My childhood was marked by a revulsion for tomatoes. Long after I’d outgrown my suspicion of pickles and come to appreciate paté, tomato goo rendered a sandwich all but inedible to me, even if the tomatoes had been taken off. If there were no other options and I was very hungry, I’d eat it wincingly, wondering with each bite if this would be the soggy one that would trip my gag reflex.
It happened so gradually that looking back, it’s impossible to say when my feelings for tomatoes kicked into reverse. But as in any tumultuous relationship, one recalls certain watershed moments along the way. One night, driving in a full car, someone in the back seat handed me what I thought was a grape. I popped it in my mouth and discovered too late that it was a cherry tomato. I drank a lot of water and spat out the window, but that might have been the moment I discovered that eating a tomato was a thing that I could do, even if it wasn’t pleasant.

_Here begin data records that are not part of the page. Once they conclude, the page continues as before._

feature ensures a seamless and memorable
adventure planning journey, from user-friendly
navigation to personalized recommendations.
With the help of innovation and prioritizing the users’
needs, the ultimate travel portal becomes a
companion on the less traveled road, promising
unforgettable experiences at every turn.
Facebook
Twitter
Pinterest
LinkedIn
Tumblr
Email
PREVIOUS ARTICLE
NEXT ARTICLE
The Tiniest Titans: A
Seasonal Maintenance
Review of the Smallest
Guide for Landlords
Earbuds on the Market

Flash forward eight years. Sitting next to me as I type is a tote bag containing a few of my garden’s heirloom tomatoes, along with bread for toasting and a Tupperware of pesto – a favorite lunch. When volunteer tomato plants popped up in the middle of our yard, despite the fact that we had more seedlings than we knew what to do with this season, I asked husband Joe if he could maybe mow around them? I’ve become an ardent lover of our “other red meat.”
As our crop of tomatoes started succumbing to blight, the fruit suddenly less abundant, I felt an urge to express my newfound passion via a culinary feat. I started perusing recipes online. I can’t remember now if it was my idea or the internet’s, but I became determined to make tomato jam, and in case that wasn’t haute cuisine enough, I’d do it using honey instead of sugar.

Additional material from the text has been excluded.